Ia cemas karena sosok yang ia tunggu belum juga muncul. Ia tak boleh terlalu lama diluar bisa-bisa ia tertangkap oleh pengawal yang berjaga.
"Oh, Hani. Mian menunggu lama." Ujar pria itu dengan mengeluarkan kepalanya sedikit dijendela mobil sambil menunjukkan senyum tampan diwajahnya. Pria itu mengenakan kacamata hitam dan baju santai yang seakan membuat tubuh atletis dan jangkung itu semakin mempesona untuk dilihat.
"Masuklah." Ujarnya lagi. Hanipun mengangguk dan langsung memasuki mobil hitam tersebut.
Hani masih menimang-nimang dengan apa yang telah ia lakukan sekarang.
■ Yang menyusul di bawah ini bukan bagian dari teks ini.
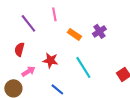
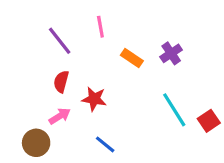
red semicircle: (19, 49) -> (61, 82), moved
cyan line: (83, 67) -> (174, 110), moved

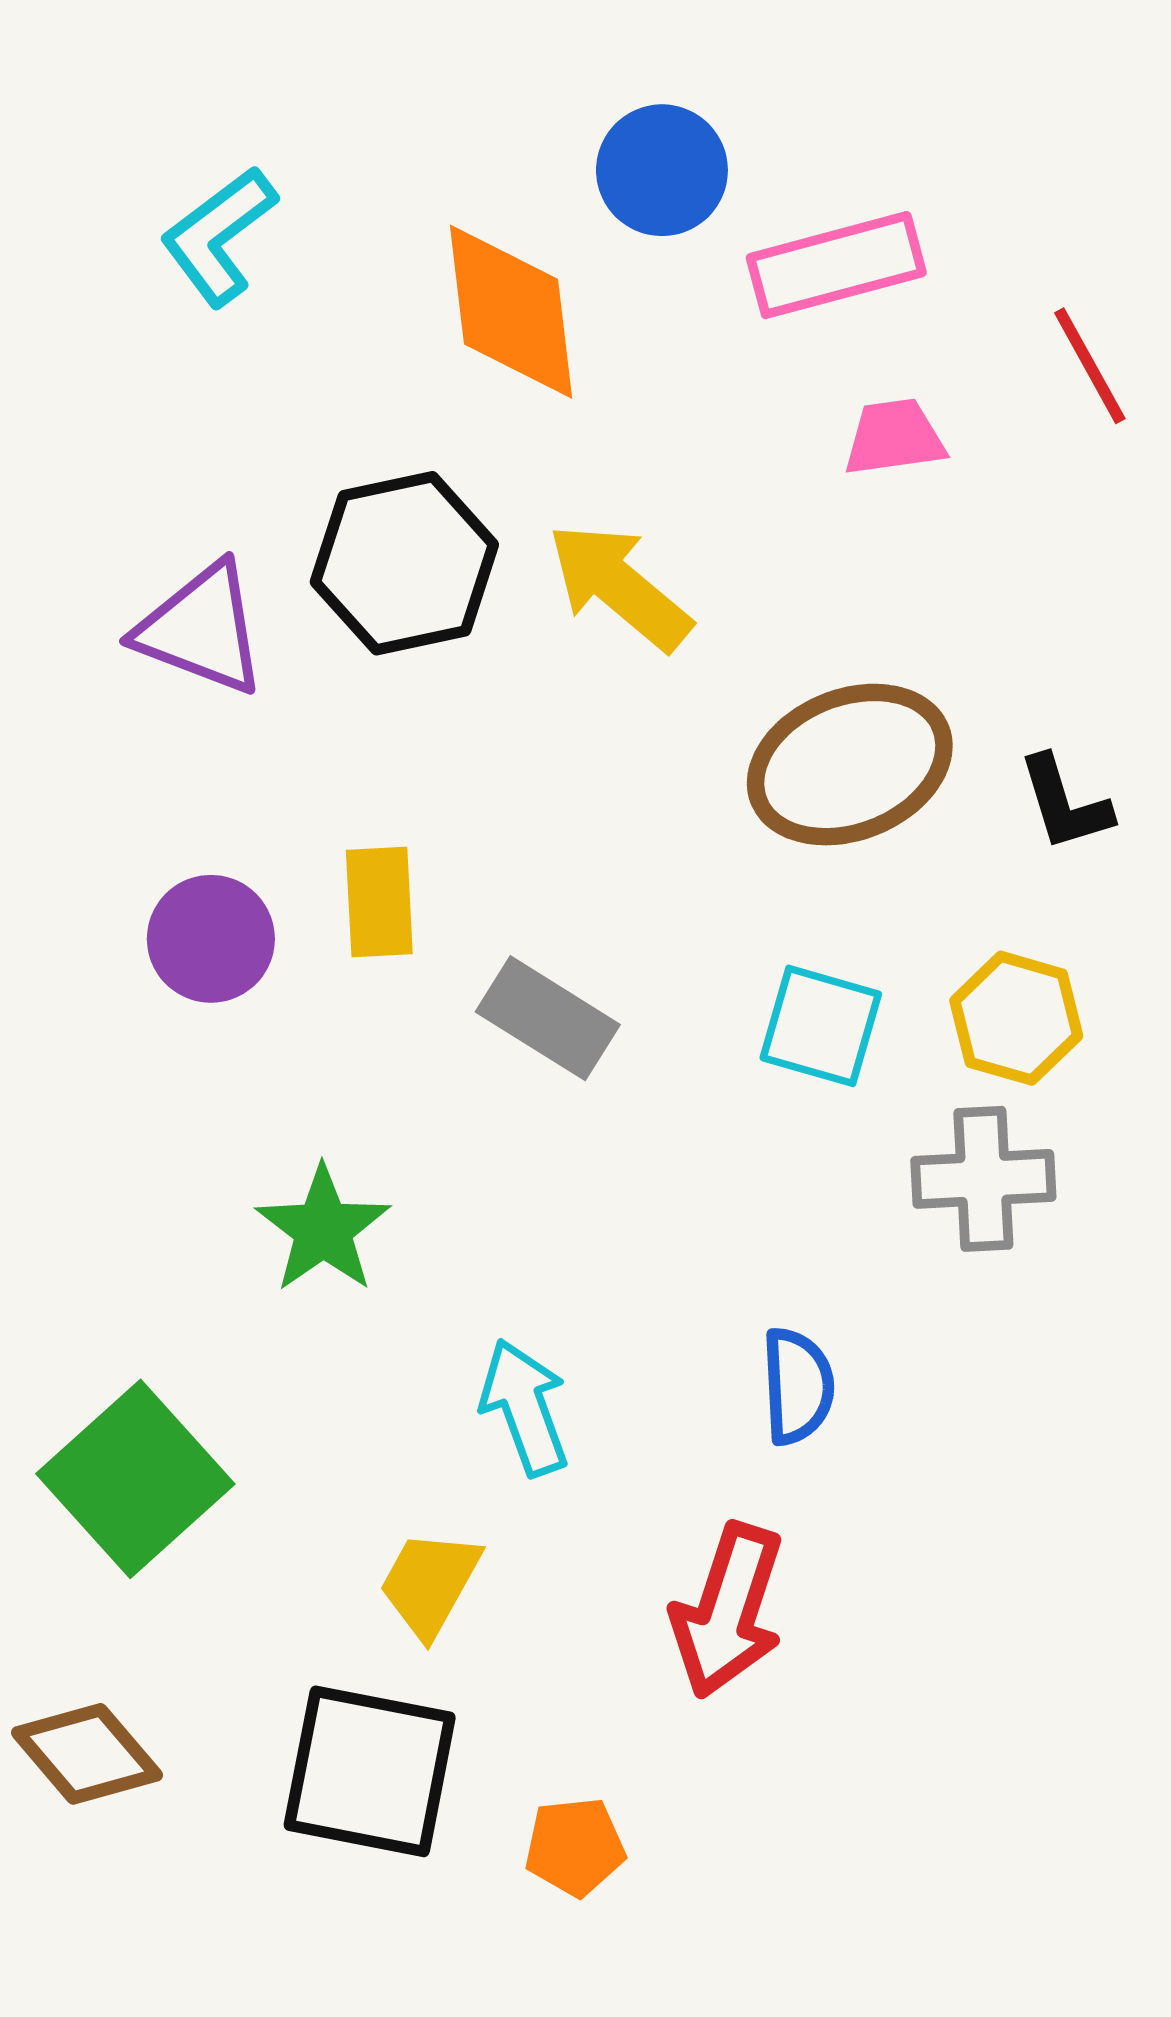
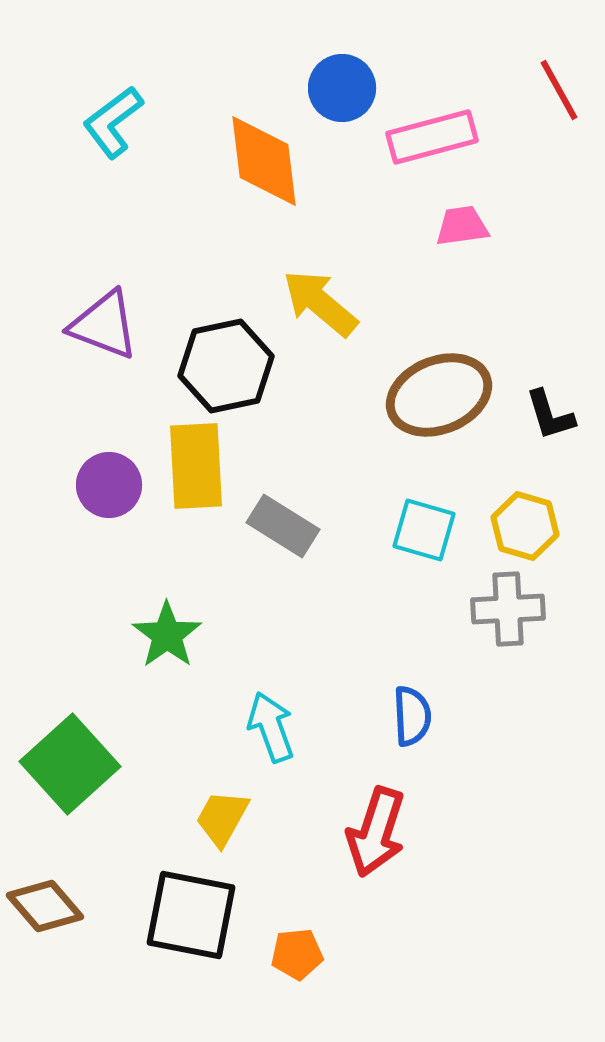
red line: (1090, 366) -> (559, 90), moved
black hexagon: (404, 563) -> (226, 366), moved
yellow rectangle: (379, 902) -> (196, 466), size x1.5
Apakah ini benar dan yang terbaik?
"Bagaimana? Apa kau ingin membantuku?" Tanya pria itu langsung. Hani masih setia memainkan kuku jarinya. Benar. Ia harus melakukan hal ini karena hanya pria itu yang bisa membantunya.
"Iya tuan." Ujar Hani.
"Kau yakin?"
"...."
"Kurasa kau masih bimbang. Ini simpanlah nomorku. Jika kau sudah yakin hubungi aku segera." Ujar pria itu lagi sambil memberi sepotong kertas berisikan nomornya.
"Baik tuan."
"Tentu."
"Oh. Kurasa kau harus segera pulang. Aku tak mau pria menakutkan itu melihatmu. Bisa-bisa ia melakukan hal yang tak terduga terhadapmu." Ujar pria itu mengingatkan.
"Iya tuan." Ujar Hani lalu berusaha turun dari mobil.
"Baiklah, hati-hati dijalan." Ujar pria itu sambil melambaikan tangannya. Hani tersenyum menanggapinya lalu menundukkan kepalanya sedikit untuk berterima kasih kepadanya.
"Anda juga tuan Sehun." Ujar Hani. Pria itupun tersenyum dan mulai meninggalkan dirinya.